Curator of the Latvian exposition Inga Šteimane and Miķelis Fišers

When speaking about Miķelis Fišers, an issue that comes up is whether or not he believes in the things that he depicts. “One shouldn’t believe in anything, especially in the things that I say; any truth should be perceived with an open mind, but with a critical eye,” is how Fišers laconically declares his stance. Inga Šteinmane, curator of the Latvian exposition, adds that this question is often posed with bias: “Of course Miķelis Fišers believes in what he depicts, but it’s not correct to ask this question from only an esoteric context. In spite of modern technologies, the ‘banality of evil’ – as created by an inability to think clearly – is still very much a topical subject in the world.”



Error, sound composer for Miķelis Fišers’ “What Can Go Wrong”

Fišers’ unique characters populating the Latvian pavilion’s exposition at the 57th Venice Art Biennale, “What Can Go Wrong”, will resonate with the Biennale’s universal theme: to state and reinforce, from anew, the uniqueness of art as a territory; to protect art as an ideal place for both freedom and the finding of solutions to fundamental questions that are posed by the artist and viewer alike.

The 57th Venice Art Biennale will take place from 13 May 2017 to 26 November 2017.
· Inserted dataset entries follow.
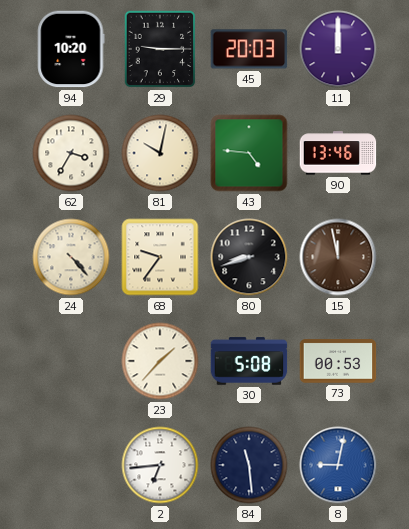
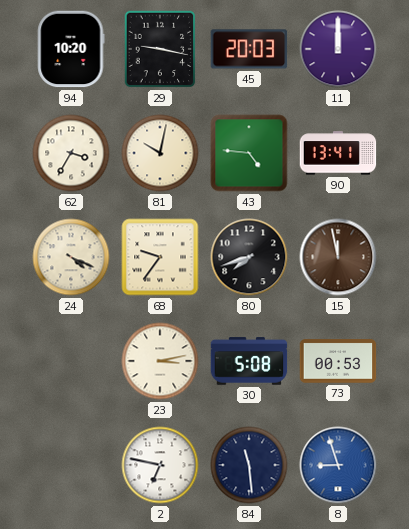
29: 9:15 -> 9:17
90: 13:46 -> 13:41
24: 4:23 -> 4:19
80: 8:42 -> 7:42
23: 1:37 -> 3:13
2: 6:44 -> 6:47
8: 9:02 -> 8:57
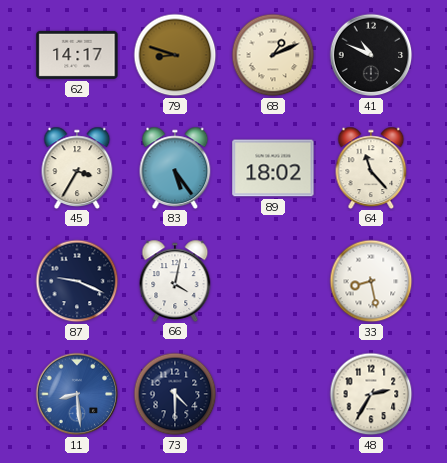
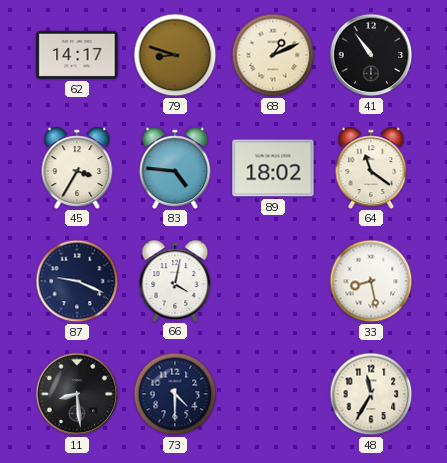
41: 10:49 -> 10:54
83: 5:24 -> 4:46
64: 11:23 -> 11:21
11 dial: blue -> black
48: 2:35 -> 11:35
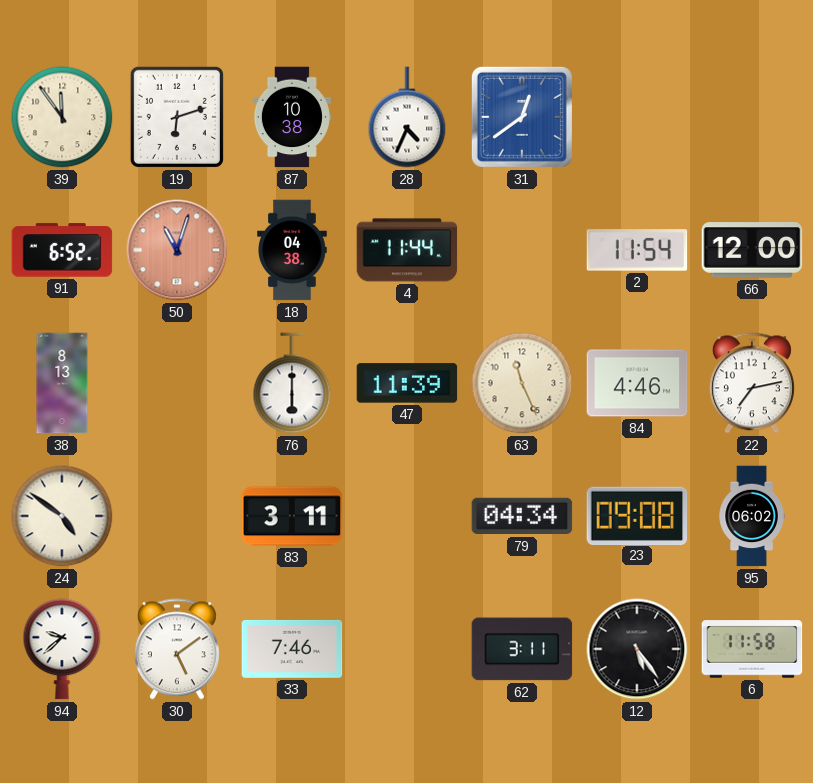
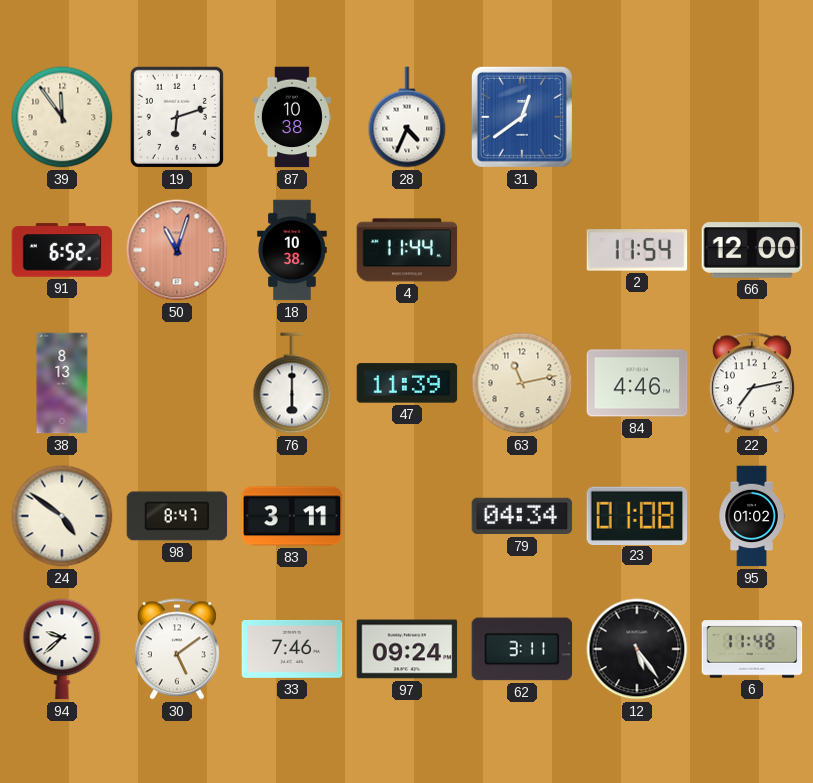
18: 04:38 -> 10:38
63: 11:26 -> 11:13
98: none -> 8:47
23: 09:08 -> 01:08
95: 06:02 -> 01:02
97: none -> 09:24
6: 11:58 -> 11:48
The artist Miķelis Fišers (1970) has been creating his system of esoteric characters as a synthesis of opposites since the mid-1990s. It is with these characters that he has become a powerful social voice in Latvian contemporary art. In 2015 Fišers received the Purvītis Prize – Latvia’s highest award in the visual arts – for his solo show “Netaisnība” (“Unfairness”). Fišers’ works can be found in the Latvian National Museum of Art, the Kiasma museum of contemporary art in Finland, in the collection of the Latvian Museum of Contemporary art (currently under construction), and in the holdings of Latvia’s Ministry of Culture.

As for previous Biennales, the ABLV Charitable Foundation is the main supporter of the Latvian pavilion at the 2017 Venice Art Biennale.

Curator of the Latvian pavilion: Inga Šteimane
Commissar of the Latvian pavilion: Daiga Rudzāte
Producer: the Cultural Project Agency INDIE

The Cultural Project Agency INDIE was established in 2007. To date, its largest projects in the field of the visual arts are: the highest and most prestigious visual arts award in Latvia, the Purvītis Prize (in cooperation with the Latvian National Museum of Art, and SIA “Alfor”, patron of the Purvītis Prize); Latvia’s exposition at the 54th Venice Art Biennale, “Mākslīgais miers (Laikmetīgā ainava)” / “Artificial Peace (The Contemporary Landscape)” (2011), by Kristaps Ģelzis; the exhibition “Ornamentalism. The Purvītis Prize. Latvian Contemporary Art”, which was organized as part of the program for diplomacy and culture during Latvia’s presidency of the Council of the EU, and which was selected as a participant in the official Satellite Program of the 56th Venice Art Biennale (2015).